___ Provided material ___
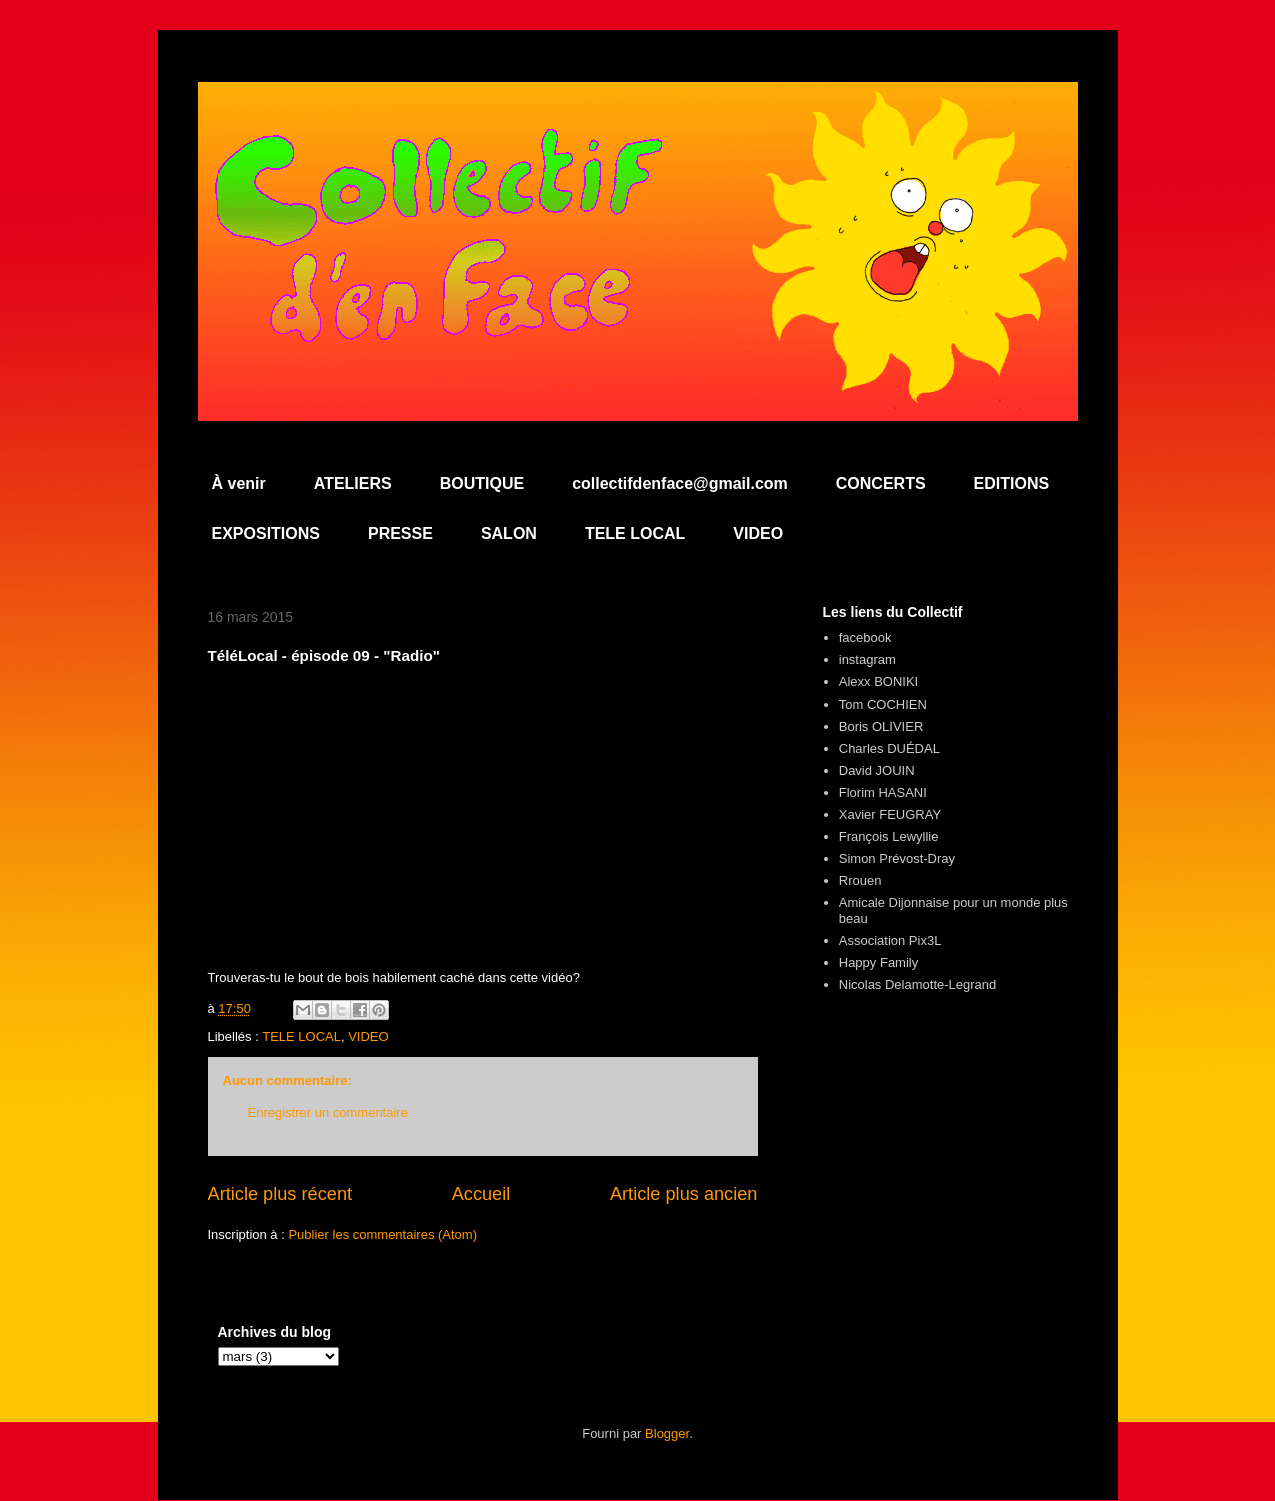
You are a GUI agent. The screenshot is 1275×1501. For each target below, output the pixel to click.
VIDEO (758, 533)
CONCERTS (881, 483)
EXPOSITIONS (266, 533)
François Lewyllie (889, 836)
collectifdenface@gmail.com (680, 483)
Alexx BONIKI (878, 681)
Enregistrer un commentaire (328, 1112)
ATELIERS (353, 483)
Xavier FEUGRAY (890, 814)
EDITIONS (1012, 483)
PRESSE (400, 533)
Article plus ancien (684, 1194)
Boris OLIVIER (881, 726)
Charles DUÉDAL (889, 748)
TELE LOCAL (635, 533)
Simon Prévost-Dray (897, 858)
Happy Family (878, 962)
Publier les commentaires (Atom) (382, 1234)
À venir (239, 483)
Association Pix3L (890, 940)
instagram (867, 659)
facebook (865, 637)
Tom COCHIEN (883, 704)
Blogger (667, 1433)
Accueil (481, 1194)
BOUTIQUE (482, 483)
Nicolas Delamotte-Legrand (918, 984)
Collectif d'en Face (638, 136)
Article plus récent (280, 1194)
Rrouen (860, 880)
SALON (509, 533)
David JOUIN (877, 770)
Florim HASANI (883, 792)
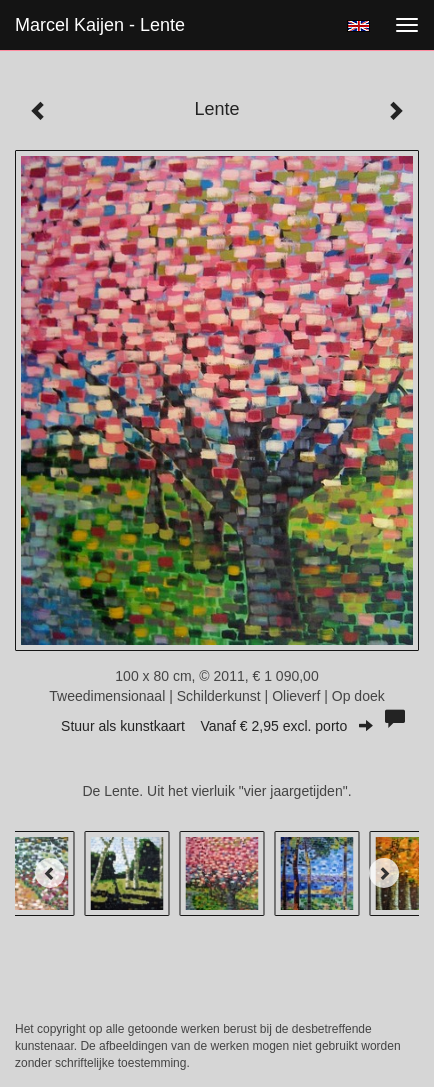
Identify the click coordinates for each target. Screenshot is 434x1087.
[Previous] (50, 873)
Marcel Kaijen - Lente (100, 25)
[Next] (384, 873)
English (358, 26)
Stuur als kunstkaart (217, 726)
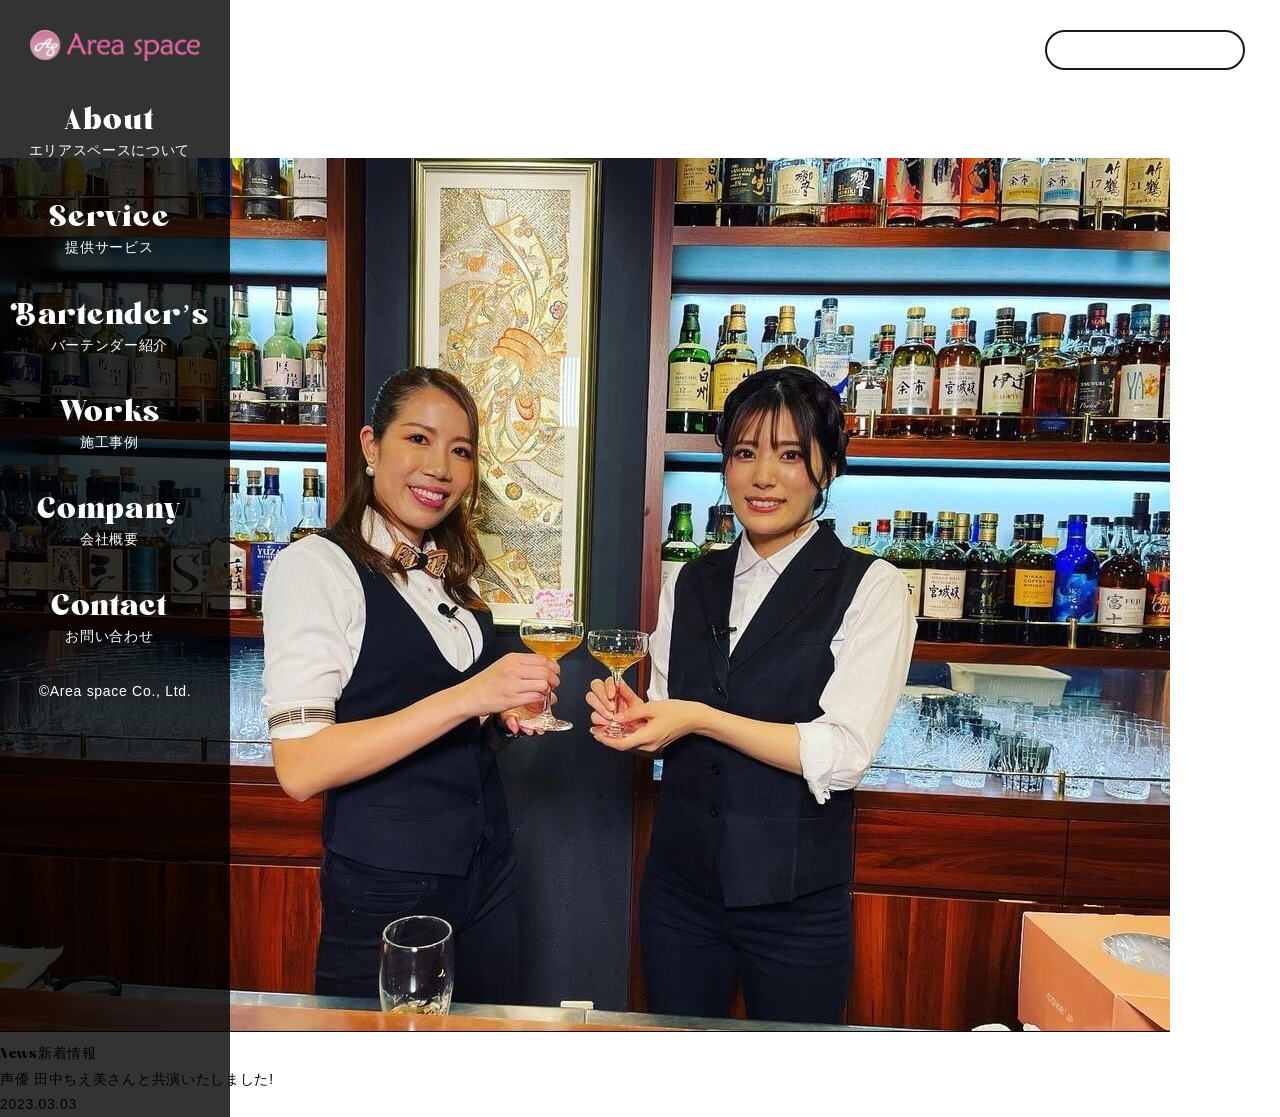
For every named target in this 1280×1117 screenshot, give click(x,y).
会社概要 (109, 516)
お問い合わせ (109, 613)
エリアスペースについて (109, 127)
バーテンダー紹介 (109, 322)
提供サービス (109, 224)
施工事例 (109, 419)
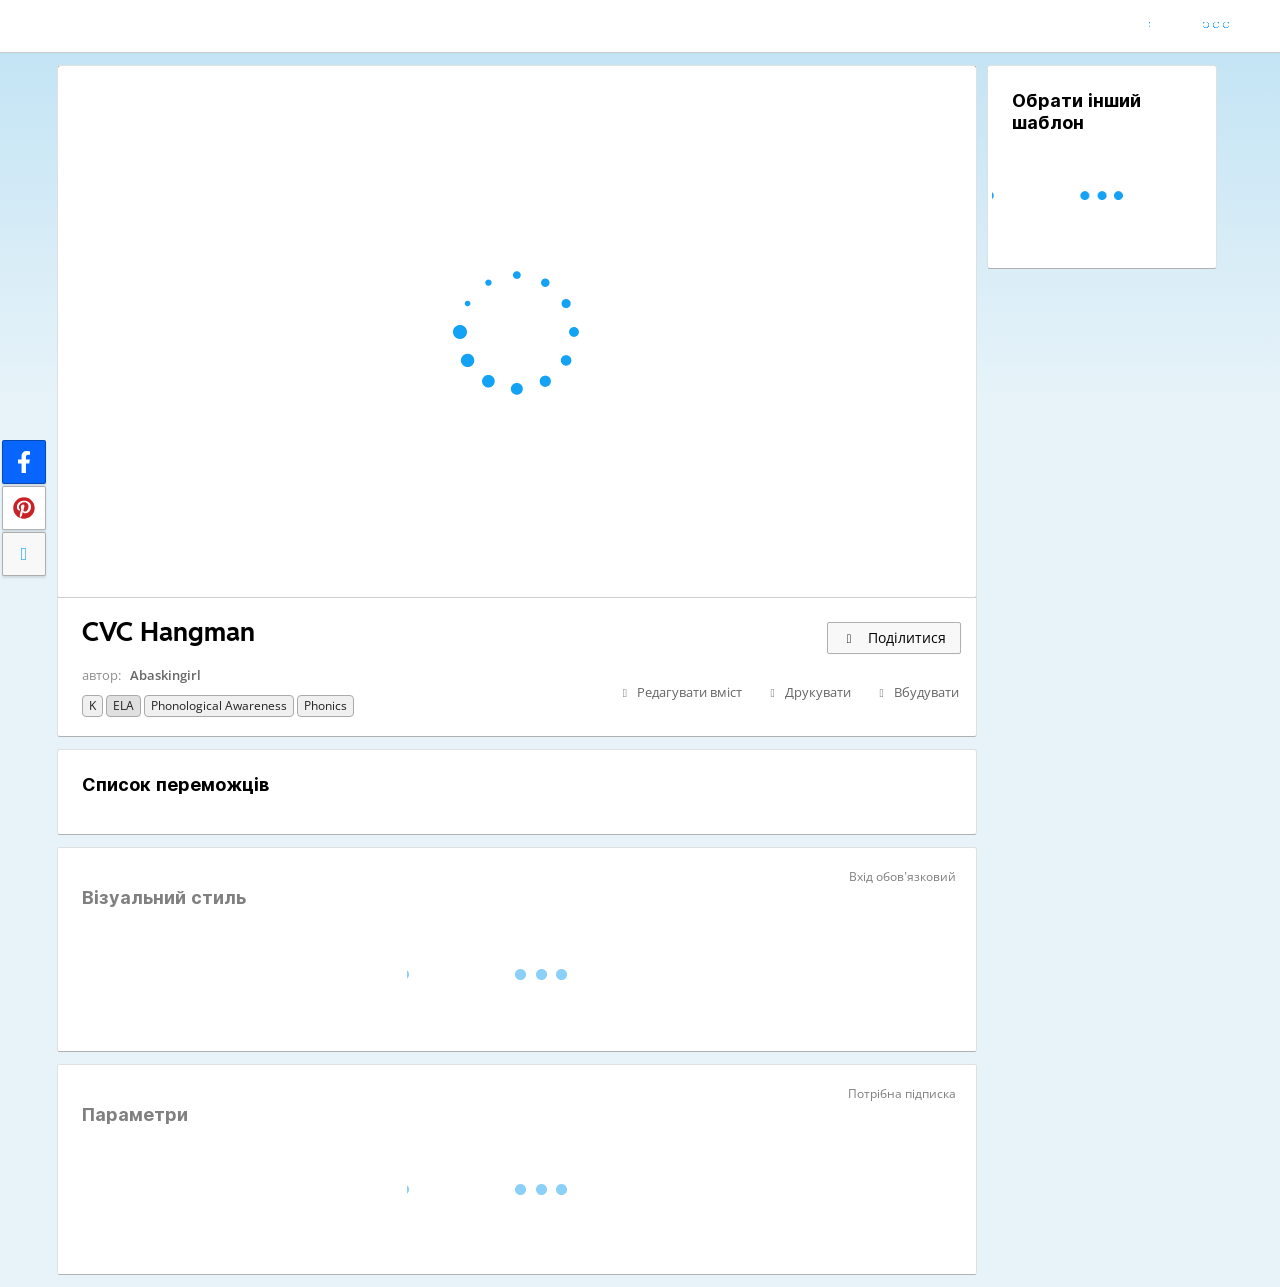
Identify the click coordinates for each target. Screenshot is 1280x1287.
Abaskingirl (165, 675)
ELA (123, 705)
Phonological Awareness (219, 705)
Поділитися (894, 637)
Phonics (325, 705)
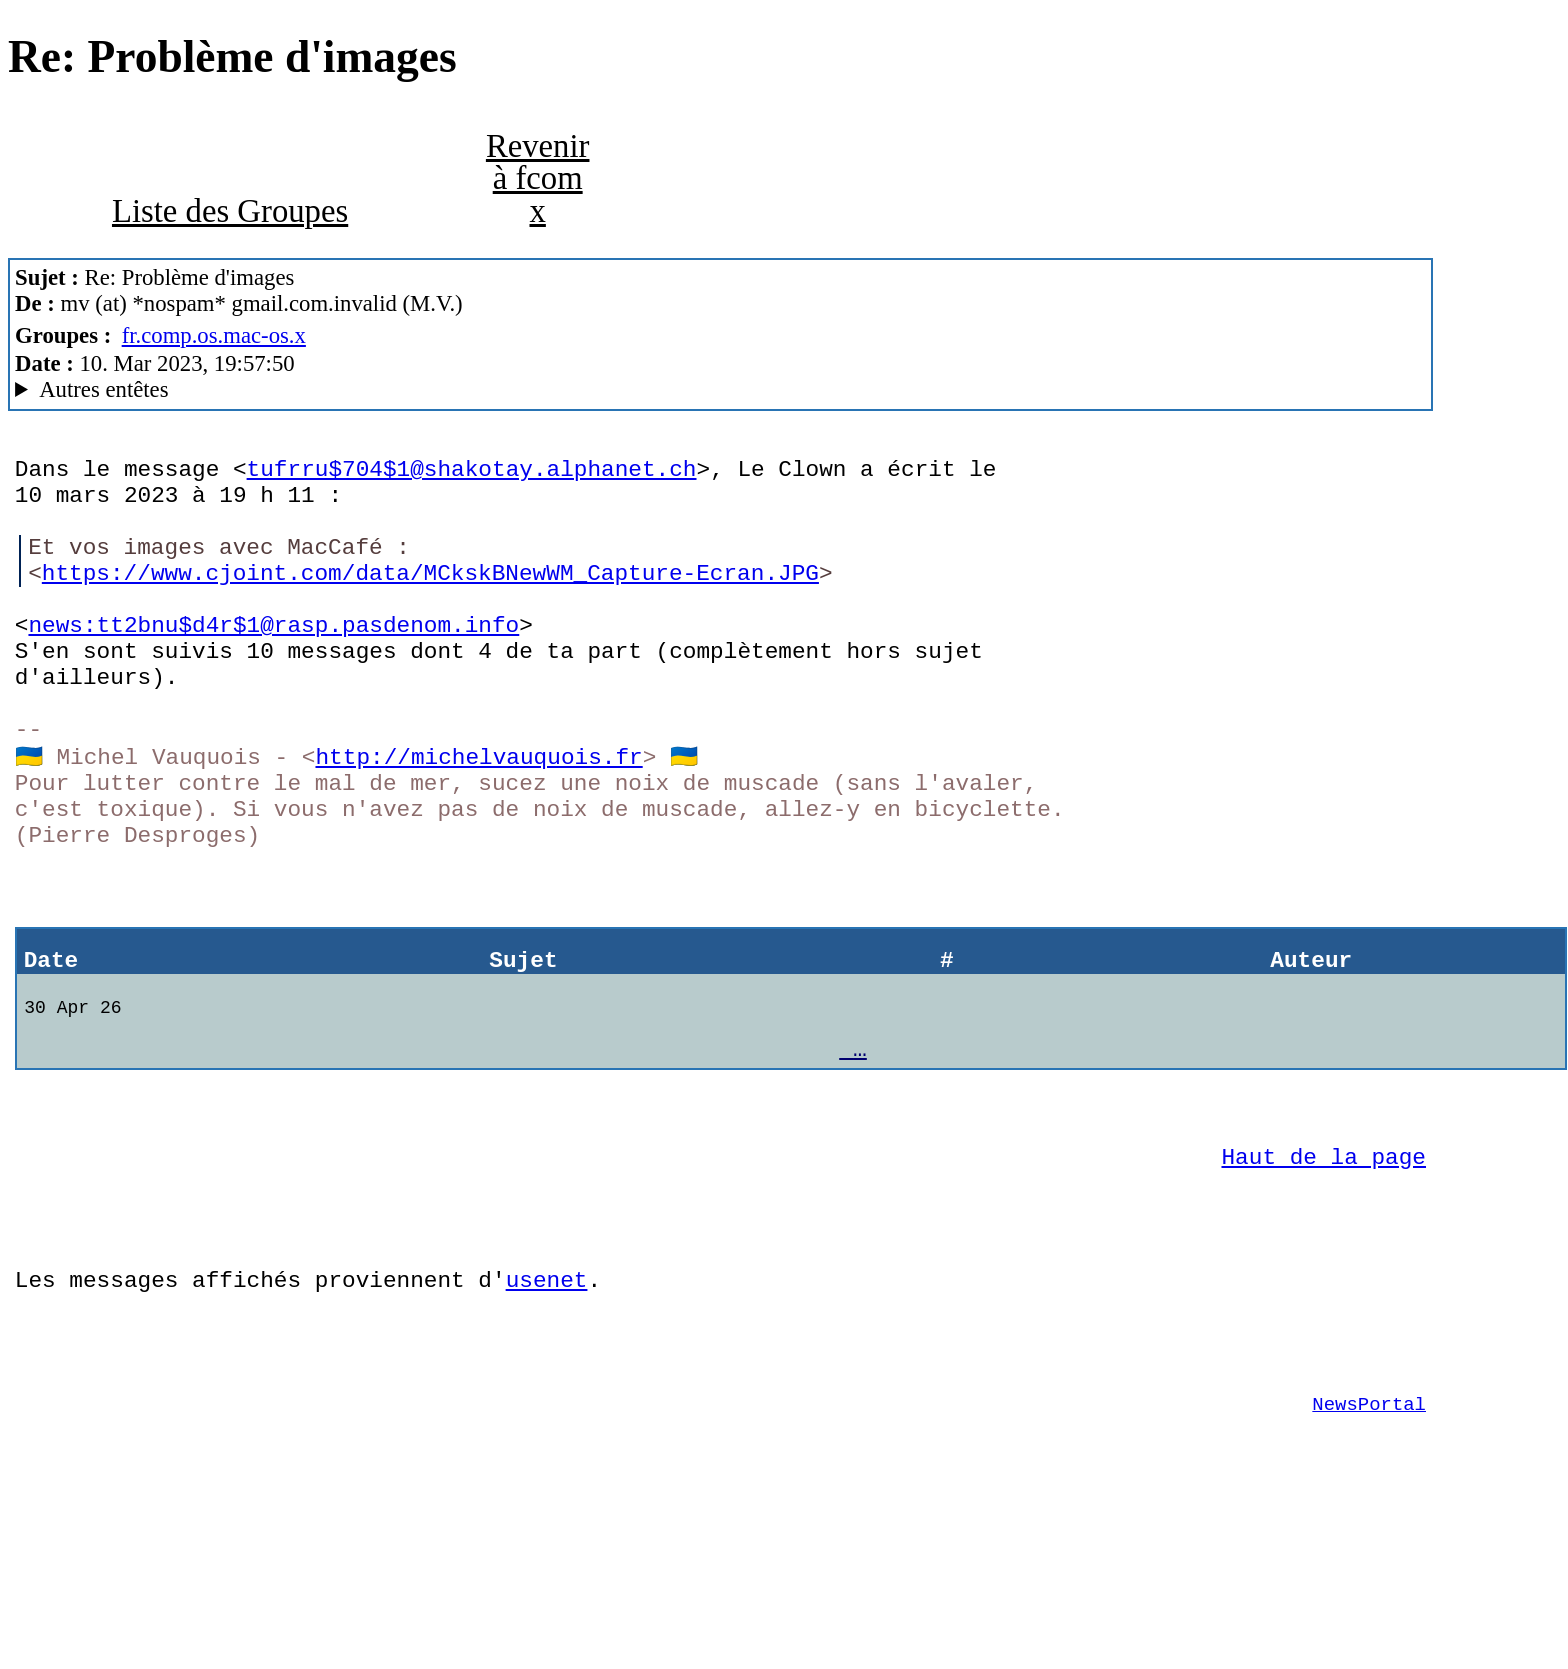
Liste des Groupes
___
Task to carry out ->
In the listing above, find each line with the word "Identify" and copy it out.

Final answer ->
Identify the click coordinates for each target. Screenshot is 434x1087.
Identify the click coordinates for each target. Screenshot is 1280x1287.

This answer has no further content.